Outer House rejects Crown defence to malicious prosecution suit
A judge in the Outer House of the Court of Session has rejected a defence pled by the Crown in response to an action for damages for wrongful and malicious prosecution brought by a man who was unsuccessfully prosecuted for fraud for his role in the acquisition of Rangers FC by Craig Whyte in 2011 prior to the club entering administration.
The charges brought against David Grier in 2015 were held to be irrelevant in law following preliminary hearings of his case in February and April 2016. He argued that the Crown had failed to plead relevant and sufficiently specific defences to the action.
The case was heard by Lord Tyre. The pursuer was represented by Smith QC, and the defender by Moynihan QC.
‘Blunderbuss’ approach
The pursuer was one of five people charged with offences including conspiracy to defraud based upon an allegation that in 2011 the then-owners of 85% of the shares in Rangers FC, Murray MHL Ltd, were persuaded to sell those shares to a company controlled by Craig Whyte, Wavetower Ltd, on the false pretence that the funding for purchase came from his own funds. In truth, Mr Whyte obtained the funds from an entity called Ticketus LLP in exchange for the proceeds of sale of season tickets for the next three football seasons.
At the material time the pursuer was employed as a consultant in business restructuring by MCR Business Consulting, London. In February 2016 he appeared on an indictment which libelled that he had wilfully concealed the Ticketus agreement from an Independent Committee set up to make recommendations to Rangers’ board in respect of Mr Whyte’s offer and led them to believe there was no requirement to arrange ring-fenced accounts for season ticket sales for the forthcoming football seasons up to 2013-14.
Following the initial dismissal of the charges, the Crown appealed. Delivering the opinion of the appeal court, the Lord Justice-General, Lord Carloway, said that there was no apparent link between the fraudulent representation and the practical result, namely the acquisition of a majority shareholding in Rangers, as the alleged fraudulent act had not been directed towards Murray.
The court further noted that the concealment of the Ticketus agreement from Murray was not libelled in the charge, nor was it stated that the accused knew that the concealment of the agreement from the Independent Committee could, or did, have any effect on Murray’s corporate thinking. The Crown appeal was therefore refused.
It was averred by the pursuer that no evidence existed to prosecute him for any of the charges brought against him, and that the Crown failed to follow proper procedures in bringing the prosecution. Their conduct amounted to conduct that no reasonable prosecutor would have followed and, further, was for that reason malicious.

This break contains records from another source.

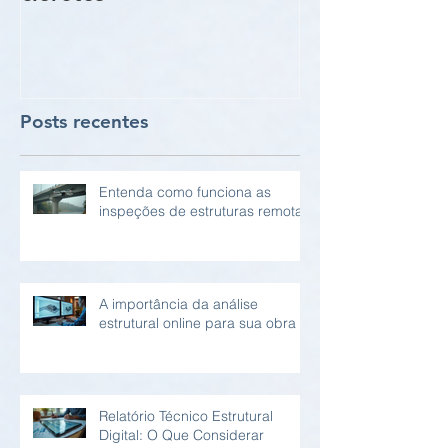
vigas e pilare
Posts recentes
Entenda como funciona as
inspeções de estruturas remotas
A importância da análise
estrutural online para sua obra
Relatório Técnico Estrutural
Digital: O Que Considerar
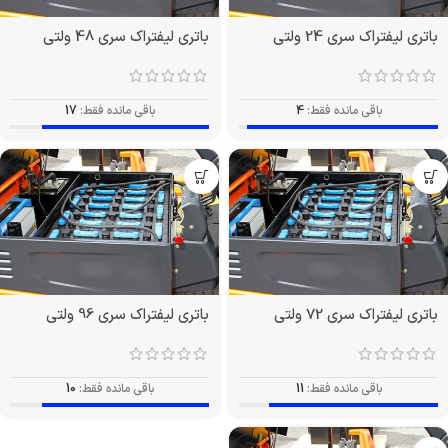
باتری لیفتراک سری 24 ولتی
باتری لیفتراک سری 48 ولتی
باقی مانده فقط:
4
باقی مانده فقط:
17
باتری لیفتراک سری 72 ولتی
باتری لیفتراک سری 96 ولتی
باقی مانده فقط:
11
باقی مانده فقط:
10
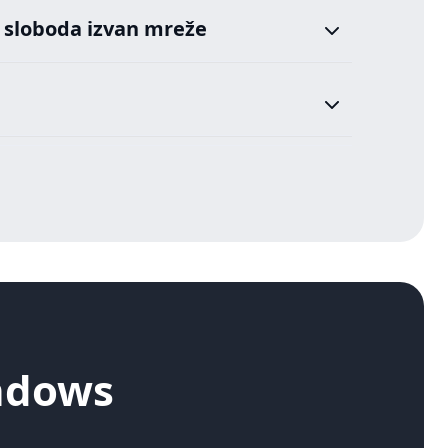
 sloboda izvan mreže
ndows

In respect of the defences pled by the defender, it was submitted for the pursuer that there was no sufficient defence that met the requirements for relevancy and specification. The defender had adopted a “blunderbuss approach” to pleading by submitting large quantities of documents and, in effect, stating their defence was contained somewhere within them.
Necessary link missing
In his opinion, Lord Tyre noted: “The only matter arising for my determination at this stage is whether the defender has pled a relevant and sufficiently specific defence in relation to the issue of whether there was reasonable and probable cause for the prosecution of the pursuer.”
Lord Tyre said of the requirements to establish this: “I was not referred to any Scottish authority on what constitutes absence of reasonable and probable cause in the context of a public prosecution. No doubt this is partly due to the fact that it was decided in Hester v Macdonald (1961) that the Lord Advocate and his deputies had absolute immunity from suit, even in relation to a prosecution pursued maliciously and without probable cause.”
He went on to say: “That case having been overruled by a Court of Five Judges in Whitehouse v Lord Advocate (2020) (a case concerning two of the present pursuer’s co-accused), it becomes necessary to address the issue raised in the course of this debate.”
Addressing whether there was objective justification for the prosecutions he said: “Where, as here, the charges were dismissed as irrelevant, it seems to me that it will normally be difficult to argue that reasonable and probable cause existed from an objective standpoint. A decision that a charge is irrelevant is a decision that even if the Crown were to prove all of the facts narrated in the indictment, the essentials of the criminal charge are not present.”
Returning to the definition of fraud and the findings of the Appeal Court, Lord Tyre said: “There was no apparent connection between the pretence said to have been made by or in the presence of the pursuer and the alleged practical effect on the owners of the Club. The necessary link between false pretence and result was accordingly missing from the charge. It appears to me to follow from the decision of the court that, on an objective assessment, there was no ‘case fit to be put into court’.”
He concluded: “Nothing further is relied upon in the defences, and I accordingly hold that there is no relevant defence pled to the pursuer’s case that the prosecution was initiated and continued in the absence of reasonable and probable cause.”
In respect of further procedure, he noted: “A finding of absence of reasonable and probable cause does not necessarily imply that the prosecution was malicious, and that, at least on the law as currently understood, the pursuer will require to prove malice before his claim for damages can succeed.”
The case was therefore put out by order and dates reserved for a proof before answer.